DATA FOR THIS TASK =>
□ □ □

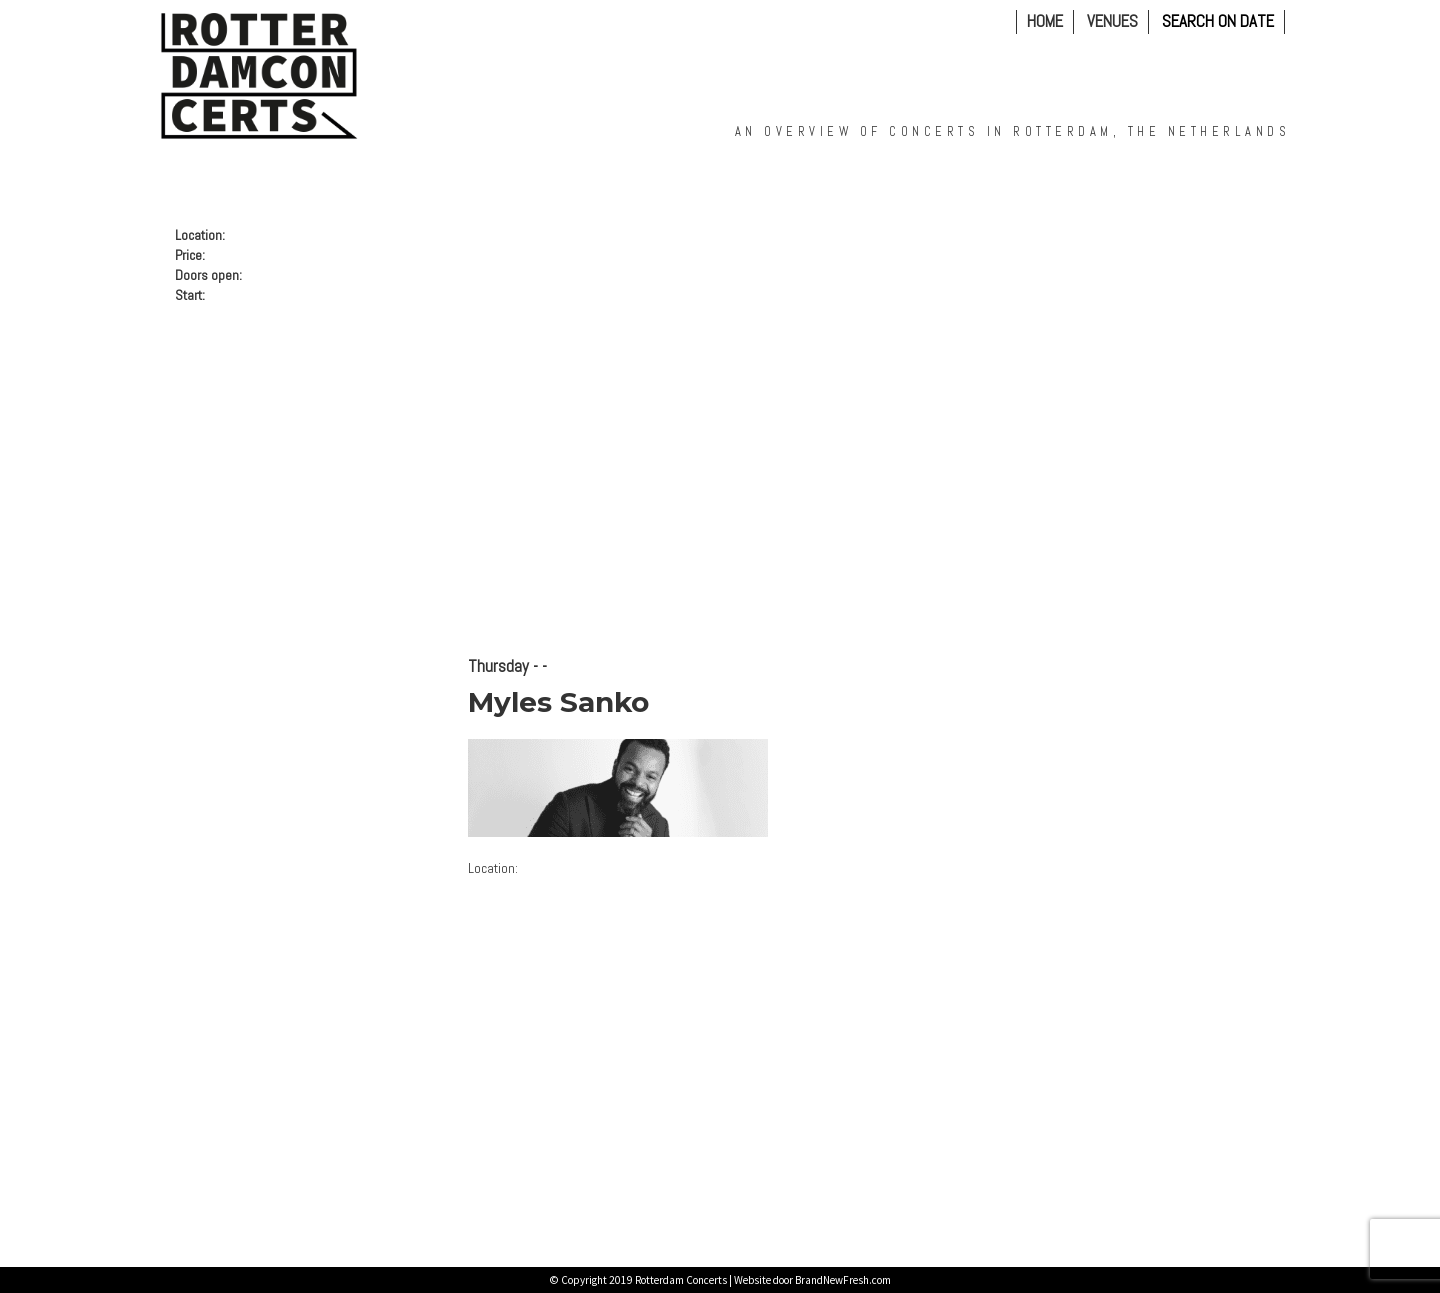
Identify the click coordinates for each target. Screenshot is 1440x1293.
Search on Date (1218, 22)
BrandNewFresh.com (843, 1280)
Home (1045, 21)
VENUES (1112, 21)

□ □ □

ABOUT THIS EXERCISE => Restate every line of the listing exactly. Pictures are not part of the copy.

TASK RESPONSE =>
Identify the click coordinates for each target. Screenshot is 1440x1293.
Search on Date (1218, 22)
BrandNewFresh.com (843, 1280)
Home (1045, 21)
VENUES (1112, 21)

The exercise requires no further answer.